To Chadwick, it feels especially welcome for so much fortune to fall on a place that’s felt down on its luck.

The college town is still adjusting to a dramatic downshift in the university’s enrollment, said Steven Mitchell, Carbondale’s economic development director. Nowadays, enrollment is just over 11,000 – down from over 24,000 in the 1990s.

During the last eclipse, exaggerated visitor predictions led city officials to plan for upward of 300,000 eclipse-goers. Overhyped crowd numbers deterred outside tourists and created hysteria among local residents, Mitchell said.

“People were scared to get out that weekend. People were buying their milk, bread, eggs and their prescriptions and all that,” Mitchell said, adding that some people “hunkered down” to avoid crowds.

In the end, only about 50,000 people traveled to Carbondale to gaze upon the sky. That still brought an estimated $8 million bump to the city’s revenue, Mitchell said.

Local restaurants thrived, some boasting all-time revenue peaks.

“We did get a nice uptick in business. However, I fell victim to the hysteria, ordered over 1,000 pounds of rice, extended our hours and didn’t have much to show for it,” said William Lo, whose family owns a popular Chinese restaurant in the city.

City officials and local businesses also planned for visitors to arrive in the days leading up to the eclipse and stay for days after. That didn’t happen. Instead, many visitors arrived the evening before the eclipse and left right after.

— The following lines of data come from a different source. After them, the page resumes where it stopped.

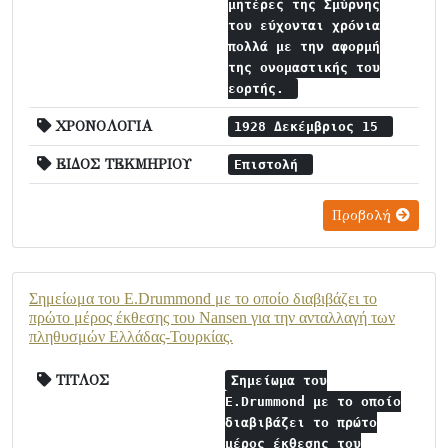
μητέρες της Σμύρνης
του εύχονται χρόνια
πολλά με την αφορμή
της ονομαστικής του
εορτής.
ΧΡΟΝΟΛΟΓΙΑ
1928 Δεκέμβριος 15
ΕΙΔΟΣ ΤΕΚΜΗΡΙΟΥ
Επιστολή
Προβολή
Σημείωμα του E.Drummond με το οποίο διαβιβάζει το
πρώτο μέρος έκθεσης του Nansen για την ανταλλαγή των
πληθυσμών Ελλάδας-Τουρκίας.
ΤΙΤΛΟΣ
Σημείωμα του
E.Drummond με το οποίο
διαβιβάζει το πρώτο
μέρος έκθεσης του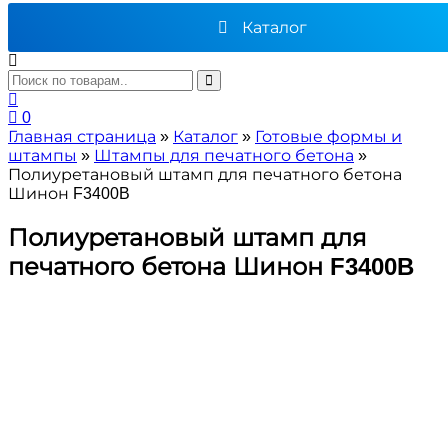
Каталог
0
Главная страница
»
Каталог
»
Готовые формы и
штампы
»
Штампы для печатного бетона
»
Полиуретановый штамп для печатного бетона
Шинон F3400B
Полиуретановый штамп для
печатного бетона Шинон F3400B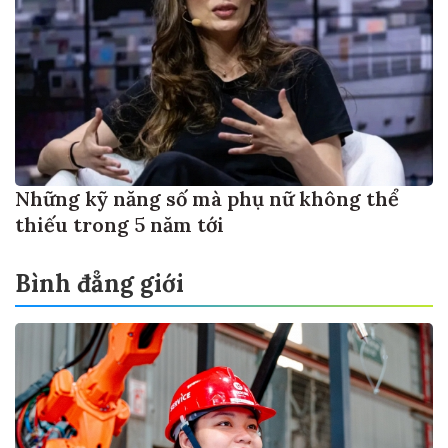
Những kỹ năng số mà phụ nữ không thể
thiếu trong 5 năm tới
Bình đẳng giới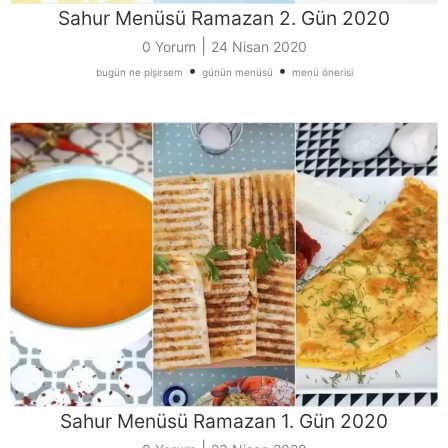
Sahur Menüsü Ramazan 2. Gün 2020
|
0 Yorum
24 Nisan 2020
•
•
bugün ne pişirsem
günün menüsü
menü önerisi
Sahur Menüsü Ramazan 1. Gün 2020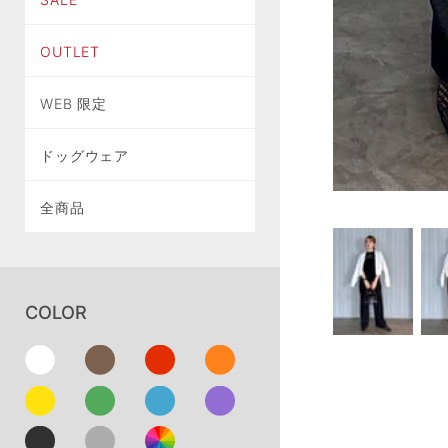
OUTLET
WEB 限定
ドッグウェア
全商品
COLOR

Fast-forward seven years later, and city officials aren’t sure about the number of people to expect at this year’s eclipse. Carbondale was the point of longest totality duration during the last solar eclipse with two minutes and 40 seconds. This time around, totality is four minutes and nine seconds – nearly double the last show but not the longest duration in the country. Many suspect that there could be a similar turnout to the 2017 crowd.

Now that people in the small city have seen an eclipse and hosted eclipse-goers, it seems many have plans and backup plans.

Chadwick has two backup plans in case inclement weather ruins her Carbondale farm barbecue. She is expected to host 20 people – many from surrounding states.

“It just seems like a double lottery win for me,” Chadwick said.